Work request:
Set down, word for word, each line from the top of the data through the line that has "красочно, множество государственным"; omit every picture.

(Page-level text extractions)
—————

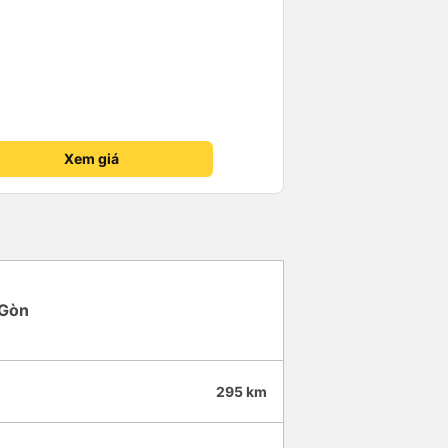
Xem giá
 Gòn
295 km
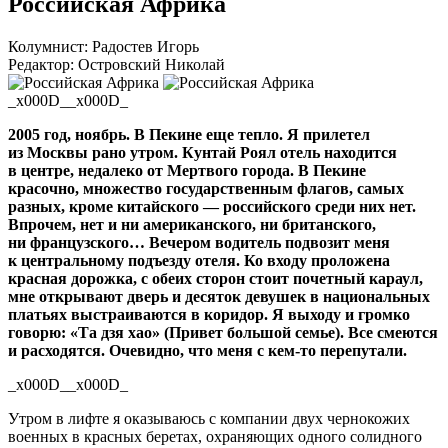
Российская Африка
Колумнист: Радостев Игорь
Редактор: Островский Николай
_x000D__x000D_
2005 год, ноябрь. В Пекине еще тепло. Я прилетел
из Москвы рано утром. Кунтай Роял отель находится
в центре, недалеко от Мертвого города. В Пекине
красочно, множество государственным флагов, самых
разных, кроме китайского — российского среди них нет.
Впрочем, нет и ни американского, ни британского,
ни французского… Вечером водитель подвозит меня
к центральному подъезду отеля. Ко входу проложена
красная дорожка, с обеих сторон стоит почетный караул,
мне открывают дверь и десяток девушек в национальных
платьях выстраиваются в коридор. Я выходу и громко
говорю: «Та дзя хао» (Привет большой семье). Все смеются
и расходятся. Очевидно, что меня с
кем-то
перепутали.
_x000D__x000D_
Утром в лифте я оказываюсь с компании двух чернокожих
военных в красных беретах, охраняющих одного солидного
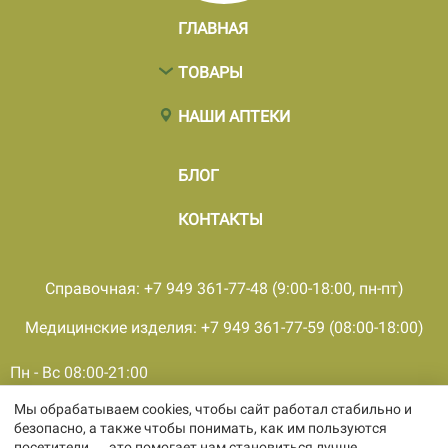
ГЛАВНАЯ
ТОВАРЫ
НАШИ АПТЕКИ
БЛОГ
КОНТАКТЫ
Справочная: +7 949 361-77-48 (9:00-18:00, пн-пт)
Медицинские изделия: +7 949 361-77-59 (08:00-18:00)
Пн - Вс 08:00-21:00
Мы обрабатываем cookies, чтобы сайт работал стабильно и
© 2001 - 2026, все права защищены, ООО «ПКМФ «Ольвия-
безопасно, а также чтобы понимать, как им пользуются
Мединвест», ИНН 9308009362 КПП 930301001
посетители — это помогает нам становиться лучше.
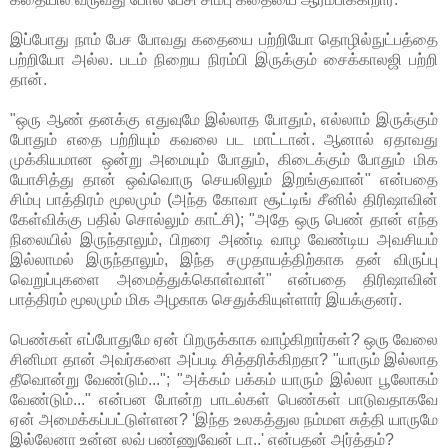
இப்போது நாம் பேச போவது கதையை பற்றியோ தொழில்நுட்பத்தை
பற்றியோ அல்ல. படம் நிறைய நிரம்பி இருக்கும் சைக்காலஜி பற்றி
தான்.
"ஒரு ஆண் தனக்கு எதுவுமே இல்லாத போதும், எல்லாம் இருக்கும்
போதும் எதை பற்றியும் கவலை பட மாட்டான். ஆனால் ஏதாவது
முக்கியமான ஒன்று அமையும் போதும், கிடைக்கும் போதும் மிக
யோசித்து தான் ஒவ்வொரு செயலிலும் இறங்குவான்" என்பதை
சிம்பு பாத்திரம் மூலமும் (அந்த கோவா சூட்டிங் சீனில் திரிஷாவின்
கேள்விக்கு பதில் சொல்லும் காட்சி); "அதே ஒரு பெண் தான் எந்த
நிலையில் இருந்தாலும், பிறரை அண்டி வாழ வேண்டிய அவசியம்
இல்லாமல் இருந்தாலும், இந்த சமுதாயத்திற்காக தன் விருப்பு
வெறுப்புகளை அமைத்துக்கொள்வாள்" என்பதை திரிஷாவின்
பாத்திரம் மூலமும் மிக அழகாக செதுக்கியுள்ளார் இயக்குனர்.
பெண்கள் எப்போதுமே ஏன் பிறருக்காக வாழ்கிறார்கள்? ஒரு வேலை
சினிமா தான் அவர்களை அப்படி சித்தரிக்கிறதா? "யாரும் இல்லாத
தீவொன்று வேண்டும்..."; "அக்கம் பக்கம் யாரும் இல்லா பூலோகம்
வேண்டும்..." என்பன போன்ற பாடல்கள் பெண்கள் பாடுவதாகவே
ஏன் அமைக்கப்பட்டுள்ளன? 'இந்த உலகத்துல நம்மள சுத்தி யாருமே
இல்லேனா உன்ன லவ் பண்ணுவேன் டா..' என்பதன் அர்த்தம்?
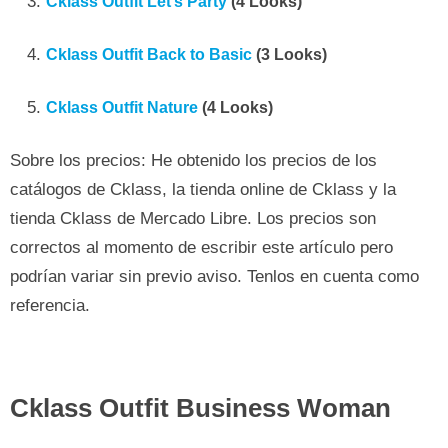
Cklass Outfit Let’s Party
(4 Looks)
Cklass Outfit Back to Basic
(3 Looks)
Cklass Outfit Nature
(4 Looks)
Sobre los precios: He obtenido los precios de los
catálogos de Cklass, la tienda online de Cklass y la
tienda Cklass de Mercado Libre. Los precios son
correctos al momento de escribir este artículo pero
podrían variar sin previo aviso. Tenlos en cuenta como
referencia.
Cklass Outfit Business Woman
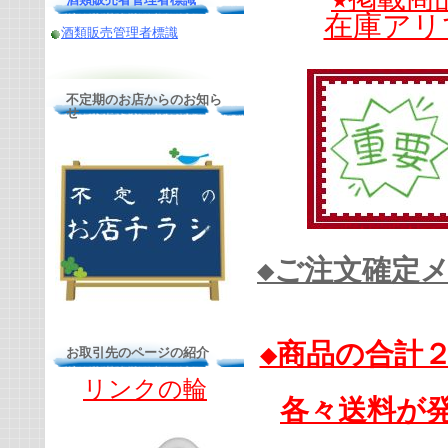
在庫アリ
酒類販売管理者標識
不定期のお店からのお知ら
せ
◆ご注文確定
◆商品の合計
お取引先のページの紹介
リンクの輪
各々送料が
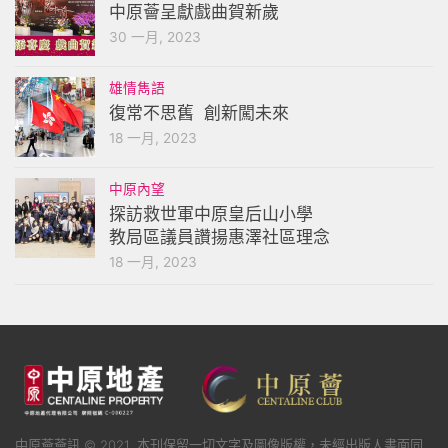
中原薈呈獻戲曲賀新歲
30 一月, 2023
雄情雋語
復常不思舊 創新闖未來
18 一月, 2023
中原內望
探訪救世軍中原皇后山小學
教局區議員讚揚惠澤社區理念
18 一月, 2023
中原薈薈訊 © 2021. 本刊保留一切文字及圖像版權，未經出版人書面同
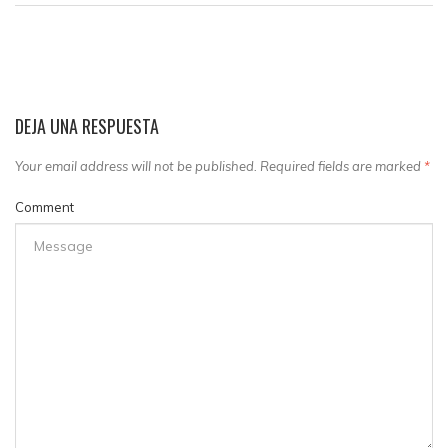
DEJA UNA RESPUESTA
Your email address will not be published. Required fields are marked
*
Comment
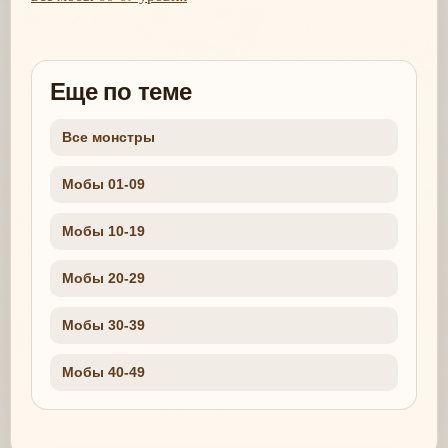
Еще по теме
Все монстры
Мобы 01-09
Мобы 10-19
Мобы 20-29
Мобы 30-39
Мобы 40-49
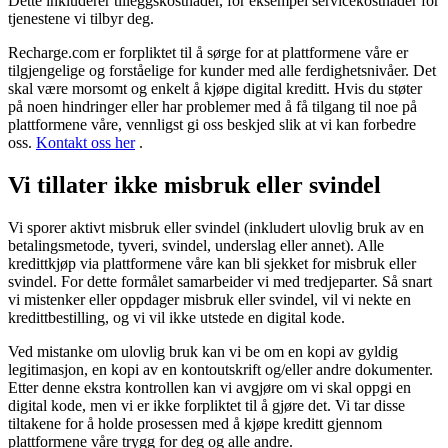
Dette inkluderer tilleggskostnader, for eksempel servicekostnader for
tjenestene vi tilbyr deg.
Recharge.com er forpliktet til å sørge for at plattformene våre er
tilgjengelige og forståelige for kunder med alle ferdighetsnivåer. Det
skal være morsomt og enkelt å kjøpe digital kreditt. Hvis du støter
på noen hindringer eller har problemer med å få tilgang til noe på
plattformene våre, vennligst gi oss beskjed slik at vi kan forbedre
oss.
Kontakt oss her
.
Vi tillater ikke misbruk eller svindel
Vi sporer aktivt misbruk eller svindel (inkludert ulovlig bruk av en
betalingsmetode, tyveri, svindel, underslag eller annet). Alle
kredittkjøp via plattformene våre kan bli sjekket for misbruk eller
svindel. For dette formålet samarbeider vi med tredjeparter. Så snart
vi mistenker eller oppdager misbruk eller svindel, vil vi nekte en
kredittbestilling, og vi vil ikke utstede en digital kode.
Ved mistanke om ulovlig bruk kan vi be om en kopi av gyldig
legitimasjon, en kopi av en kontoutskrift og/eller andre dokumenter.
Etter denne ekstra kontrollen kan vi avgjøre om vi skal oppgi en
digital kode, men vi er ikke forpliktet til å gjøre det. Vi tar disse
tiltakene for å holde prosessen med å kjøpe kreditt gjennom
plattformene våre trygg for deg og alle andre.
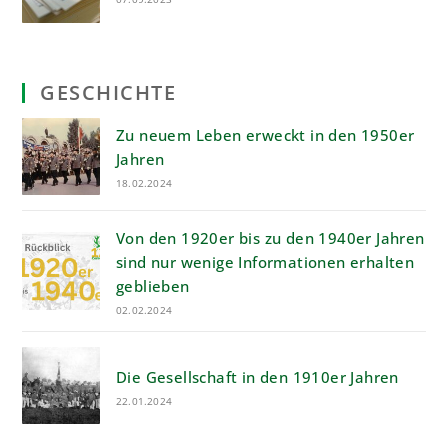
GESCHICHTE
Zu neuem Leben erweckt in den 1950er
Jahren
18.02.2024
Von den 1920er bis zu den 1940er Jahren
sind nur wenige Informationen erhalten
geblieben
02.02.2024
Die Gesellschaft in den 1910er Jahren
22.01.2024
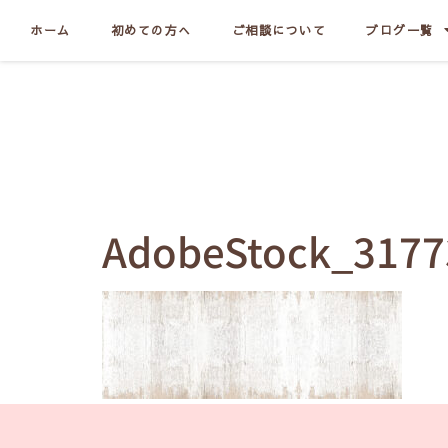
ホーム
初めての方へ
ご相談について
ブログ一覧
AdobeStock_3177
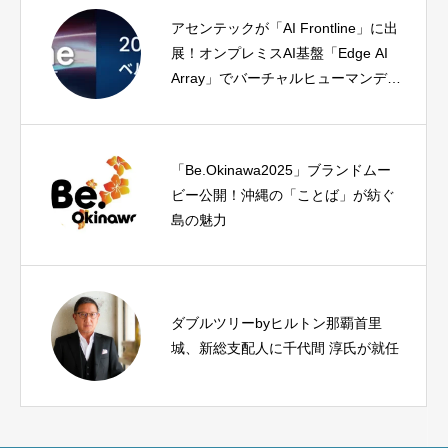
アセンテックが「AI Frontline」に出
展！オンプレミスAI基盤「Edge AI
Array」でバーチャルヒューマンデモ
を披露
「Be.Okinawa2025」ブランドムー
ビー公開！沖縄の「ことば」が紡ぐ
島の魅力
ダブルツリーbyヒルトン那覇首里
城、新総支配人に千代間 淳氏が就任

—————

Reply:
Xem giá
 Gòn
295 km
Российская Африка
Колумнист: Радостев Игорь
Редактор: Островский Николай
_x000D__x000D_
2005 год, ноябрь. В Пекине еще тепло. Я прилетел
из Москвы рано утром. Кунтай Роял отель находится
в центре, недалеко от Мертвого города. В Пекине
красочно, множество государственным флагов, самых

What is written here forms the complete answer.